I’ve been critical of Gregoire for various things. And Lee has bee a lot more critical than me especially after the misguided veto of the medical marijuana bill. But unlike Lee, I’d have no problem voting for her again (although I hope she doesn’t run, and if she does, I’ll gladly support someone else in a primary). There are real and important ways that she’s better than Rossi would have been. For one thing, she doesn’t seem to hate teachers like The Seattle Times’ Ed Board.
They spend a whole lot of time not engaging with Gregoire’s stated reasons for opposing the measure (in short, we’re in the middle of revising the way we evaluate teachers because how we currently evaluate them doesn’t work). There’s a little dancing around that, but even then it’s pretty minimal.
It would be great to have the 82,000-strong union on the right side but not at a cost that would be borne by students betting their educational futures on the success of reforms. Requiring districts to take performance into account during layoffs represents a significant game changer. Layoffs are disruptive; robbing classrooms of good teachers is even more harmful.
Lynne (or whoever, but it’s Lynne Varner), just because you saw Waiting For Superman doesn’t mean that teachers are wrong. They’re the ones pushing for smaller class sizes and better teacher pay while your ed board keeps demanding tax cut after tax cut that has the effect of larger class sizes and worse pay. Teachers and their unions are the ones pushing for higher quality K-12 education in Washington.
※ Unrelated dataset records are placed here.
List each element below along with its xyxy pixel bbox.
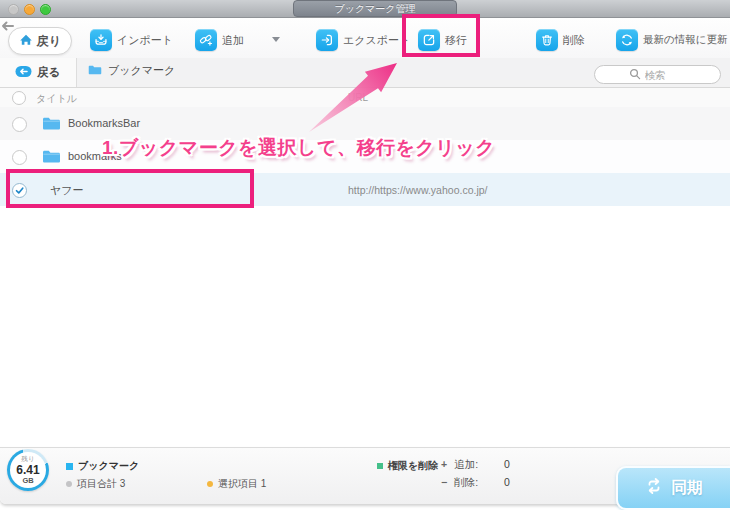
row-title: bookmarks <box>68 150 122 162</box>
migrate-icon <box>418 29 440 51</box>
export-icon <box>316 29 338 51</box>
migrate-button[interactable]: 移行 <box>418 29 467 51</box>
import-icon <box>90 29 112 51</box>
refresh-button-label: 最新の情報に更新 <box>643 33 728 47</box>
bookmark-manager-window: ブックマーク管理 戻り インポート 追加 <box>0 0 730 510</box>
green-square-bullet <box>377 463 383 469</box>
added-count: +追加:0 <box>441 458 510 472</box>
gauge-value: 6.41 <box>16 464 39 476</box>
refresh-button[interactable]: 最新の情報に更新 <box>616 29 728 51</box>
delete-button-label: 削除 <box>563 33 585 48</box>
back-button[interactable]: 戻り <box>8 27 72 55</box>
deleted-value: 0 <box>504 476 510 488</box>
row-title: BookmarksBar <box>68 117 140 129</box>
row-checkbox-checked[interactable] <box>12 183 27 198</box>
plus-icon: + <box>441 458 447 470</box>
legend-bookmark: ブックマーク <box>66 459 139 473</box>
titlebar: ブックマーク管理 <box>0 0 730 18</box>
folder-icon <box>42 149 61 167</box>
yellow-dot-bullet <box>207 481 213 487</box>
deleted-count: −削除:0 <box>441 476 510 490</box>
import-button[interactable]: インポート <box>90 29 173 51</box>
row-checkbox[interactable] <box>12 117 27 132</box>
breadcrumb[interactable]: ブックマーク <box>88 63 175 78</box>
import-button-label: インポート <box>117 33 173 48</box>
migrate-button-label: 移行 <box>445 33 467 48</box>
empty-list-area <box>0 206 730 447</box>
row-checkbox[interactable] <box>12 150 27 165</box>
folder-icon <box>42 116 61 134</box>
table-row[interactable]: bookmarks <box>0 140 730 174</box>
add-link-icon <box>195 29 217 51</box>
select-all-checkbox[interactable] <box>12 91 26 105</box>
add-dropdown-caret[interactable] <box>272 37 280 42</box>
sync-button[interactable]: 同期 <box>616 466 730 510</box>
nav-back-icon <box>15 65 32 80</box>
column-header-url[interactable]: URL <box>348 92 368 103</box>
gauge-label: 残り <box>21 456 34 463</box>
gauge-unit: GB <box>22 477 33 485</box>
zoom-window-button[interactable] <box>40 4 51 15</box>
blue-square-bullet <box>66 463 73 470</box>
add-button-label: 追加 <box>222 33 244 48</box>
window-title: ブックマーク管理 <box>293 0 457 17</box>
search-box <box>594 65 721 84</box>
folder-icon <box>88 64 102 77</box>
add-button[interactable]: 追加 <box>195 29 244 51</box>
nav-back-label: 戻る <box>37 65 60 80</box>
search-input[interactable] <box>645 69 687 81</box>
row-title: ヤフー <box>50 183 84 198</box>
minimize-window-button[interactable] <box>24 4 35 15</box>
row-url: http://https://www.yahoo.co.jp/ <box>348 184 488 196</box>
storage-gauge: 残り 6.41 GB <box>7 449 49 491</box>
legend-permission: 権限を削除 <box>377 459 438 473</box>
table-row[interactable]: BookmarksBar <box>0 107 730 141</box>
home-icon <box>19 33 33 49</box>
legend-selected-items: 選択項目 1 <box>207 477 266 491</box>
export-button[interactable]: エクスポート <box>316 29 410 51</box>
nav-back-button[interactable]: 戻る <box>0 58 77 87</box>
trash-icon <box>536 29 558 51</box>
sync-icon <box>645 477 663 499</box>
refresh-icon <box>616 29 638 51</box>
gray-dot-bullet <box>66 481 72 487</box>
column-header-title[interactable]: タイトル <box>36 92 77 106</box>
delete-button[interactable]: 削除 <box>536 29 585 51</box>
close-window-button[interactable] <box>8 4 19 15</box>
search-icon <box>629 66 641 84</box>
legend-total-items: 項目合計 3 <box>66 477 125 491</box>
table-row-selected[interactable]: ヤフー http://https://www.yahoo.co.jp/ <box>0 173 730 207</box>
minus-icon: − <box>441 476 447 488</box>
back-button-label: 戻り <box>37 33 61 50</box>
breadcrumb-label: ブックマーク <box>108 63 175 78</box>
added-value: 0 <box>504 458 510 470</box>
export-button-label: エクスポート <box>343 33 410 48</box>
sync-button-label: 同期 <box>671 478 703 499</box>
I’d bet if you wanted, it wouldn’t be too tough to get the teachers on board with these sorts of reforms as part of a grand bargain: If you pushed for 25 student maximum classes and teacher pay in the six figures (for example) along with smarter evaluations of this kind, I bet you could get the teachers unions to support it. Instead you insist on something less meaningful (and quite possibly arbitrary). And your ed board insists on the things that have made gutting education inevitable.
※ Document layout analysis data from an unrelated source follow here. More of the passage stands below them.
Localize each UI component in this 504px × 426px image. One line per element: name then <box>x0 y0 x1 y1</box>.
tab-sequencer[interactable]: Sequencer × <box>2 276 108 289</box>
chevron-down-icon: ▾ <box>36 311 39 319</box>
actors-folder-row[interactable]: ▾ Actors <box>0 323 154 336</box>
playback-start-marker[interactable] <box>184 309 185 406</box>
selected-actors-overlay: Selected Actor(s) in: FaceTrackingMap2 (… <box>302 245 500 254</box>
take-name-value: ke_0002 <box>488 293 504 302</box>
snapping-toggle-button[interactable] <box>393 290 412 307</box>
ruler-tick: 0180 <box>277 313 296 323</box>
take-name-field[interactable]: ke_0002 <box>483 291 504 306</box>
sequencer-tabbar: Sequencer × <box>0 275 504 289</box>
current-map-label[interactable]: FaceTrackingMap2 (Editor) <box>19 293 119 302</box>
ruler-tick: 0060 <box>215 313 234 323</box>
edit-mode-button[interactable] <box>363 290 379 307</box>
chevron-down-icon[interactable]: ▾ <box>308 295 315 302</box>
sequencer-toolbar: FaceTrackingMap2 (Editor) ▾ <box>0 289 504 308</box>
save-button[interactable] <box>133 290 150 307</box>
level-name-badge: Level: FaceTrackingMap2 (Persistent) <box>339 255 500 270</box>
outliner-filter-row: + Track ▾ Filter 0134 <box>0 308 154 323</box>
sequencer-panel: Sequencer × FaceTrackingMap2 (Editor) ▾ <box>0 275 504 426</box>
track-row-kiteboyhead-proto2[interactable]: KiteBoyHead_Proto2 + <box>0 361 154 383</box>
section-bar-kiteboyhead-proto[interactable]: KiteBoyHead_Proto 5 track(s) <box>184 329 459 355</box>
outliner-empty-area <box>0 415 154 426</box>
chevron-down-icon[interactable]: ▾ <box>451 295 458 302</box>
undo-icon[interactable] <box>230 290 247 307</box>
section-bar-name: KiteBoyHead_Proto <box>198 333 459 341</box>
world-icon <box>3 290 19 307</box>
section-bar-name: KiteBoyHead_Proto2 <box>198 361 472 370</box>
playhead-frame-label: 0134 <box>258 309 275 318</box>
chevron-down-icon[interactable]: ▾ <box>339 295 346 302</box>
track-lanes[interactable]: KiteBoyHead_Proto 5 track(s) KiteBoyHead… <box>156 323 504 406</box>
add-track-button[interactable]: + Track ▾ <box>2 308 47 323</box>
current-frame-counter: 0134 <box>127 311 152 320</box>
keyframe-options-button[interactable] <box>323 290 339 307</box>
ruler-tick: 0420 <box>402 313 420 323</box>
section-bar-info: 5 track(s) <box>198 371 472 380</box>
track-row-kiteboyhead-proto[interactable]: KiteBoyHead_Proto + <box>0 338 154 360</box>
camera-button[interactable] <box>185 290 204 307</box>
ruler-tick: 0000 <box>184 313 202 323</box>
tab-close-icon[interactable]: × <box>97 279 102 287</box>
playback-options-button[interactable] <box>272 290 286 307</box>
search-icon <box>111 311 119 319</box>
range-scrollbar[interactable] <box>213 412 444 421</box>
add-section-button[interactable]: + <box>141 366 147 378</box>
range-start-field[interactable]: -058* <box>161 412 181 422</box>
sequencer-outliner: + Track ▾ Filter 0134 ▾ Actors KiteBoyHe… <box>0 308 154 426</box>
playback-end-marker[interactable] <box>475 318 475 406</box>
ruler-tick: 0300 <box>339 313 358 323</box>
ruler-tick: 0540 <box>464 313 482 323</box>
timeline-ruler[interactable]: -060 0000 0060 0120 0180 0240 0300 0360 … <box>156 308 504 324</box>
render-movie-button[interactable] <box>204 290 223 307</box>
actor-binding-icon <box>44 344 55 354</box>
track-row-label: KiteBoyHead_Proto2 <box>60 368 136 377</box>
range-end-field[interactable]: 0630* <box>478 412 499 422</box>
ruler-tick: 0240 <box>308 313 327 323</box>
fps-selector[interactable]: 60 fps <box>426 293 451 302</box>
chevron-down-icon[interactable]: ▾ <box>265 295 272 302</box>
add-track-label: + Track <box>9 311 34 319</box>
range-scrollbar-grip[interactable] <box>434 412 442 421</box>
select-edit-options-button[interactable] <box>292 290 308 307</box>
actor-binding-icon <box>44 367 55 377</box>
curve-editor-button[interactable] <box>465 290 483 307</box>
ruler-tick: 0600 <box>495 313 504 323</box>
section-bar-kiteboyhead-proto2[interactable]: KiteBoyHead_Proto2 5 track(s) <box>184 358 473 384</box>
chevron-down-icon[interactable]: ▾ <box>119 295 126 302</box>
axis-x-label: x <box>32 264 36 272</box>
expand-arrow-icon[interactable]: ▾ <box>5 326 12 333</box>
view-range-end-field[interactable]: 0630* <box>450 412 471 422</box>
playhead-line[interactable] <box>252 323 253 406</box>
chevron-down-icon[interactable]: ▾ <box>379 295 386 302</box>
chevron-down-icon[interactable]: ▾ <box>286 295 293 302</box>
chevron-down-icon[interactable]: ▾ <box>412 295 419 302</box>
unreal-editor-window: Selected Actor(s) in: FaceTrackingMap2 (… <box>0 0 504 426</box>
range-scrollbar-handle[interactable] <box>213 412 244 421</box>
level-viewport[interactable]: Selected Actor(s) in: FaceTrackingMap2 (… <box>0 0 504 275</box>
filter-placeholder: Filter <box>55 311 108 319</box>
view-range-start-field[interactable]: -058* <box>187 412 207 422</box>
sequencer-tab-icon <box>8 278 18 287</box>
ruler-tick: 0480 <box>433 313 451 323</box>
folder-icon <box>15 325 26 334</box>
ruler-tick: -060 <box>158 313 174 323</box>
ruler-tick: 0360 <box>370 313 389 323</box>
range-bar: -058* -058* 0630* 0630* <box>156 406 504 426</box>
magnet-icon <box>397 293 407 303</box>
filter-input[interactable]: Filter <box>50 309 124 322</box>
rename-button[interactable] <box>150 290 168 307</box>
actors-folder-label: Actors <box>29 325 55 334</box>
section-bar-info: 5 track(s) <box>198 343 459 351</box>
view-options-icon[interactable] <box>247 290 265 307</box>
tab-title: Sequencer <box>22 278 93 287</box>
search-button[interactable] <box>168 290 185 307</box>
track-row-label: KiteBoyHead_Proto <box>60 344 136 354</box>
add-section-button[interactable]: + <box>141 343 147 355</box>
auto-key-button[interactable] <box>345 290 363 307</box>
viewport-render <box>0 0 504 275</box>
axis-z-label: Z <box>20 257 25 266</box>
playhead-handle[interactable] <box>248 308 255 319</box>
Most teachers are good instructional leaders not threatened by accountability. Uncertainty about the shift is outweighed by the fairness and legitimacy promised from new teacher evaluations coming down the legislative pike. Some districts, including Seattle Public Schools, have adopted better evaluations.
The newer evaluations are still untested and in most cases not even through the legislature yet. Let’s impose them!
The only employees left to fear performance-based layoffs are those who aren’t performing. That’s not who the governor should be protecting.
Or teachers who think perhaps the system won’t work as advertised. Maybe, just maybe, teachers think that the same legislature that’s been slashing education budgets doesn’t have the best interests of children we’re trying to educate at heart.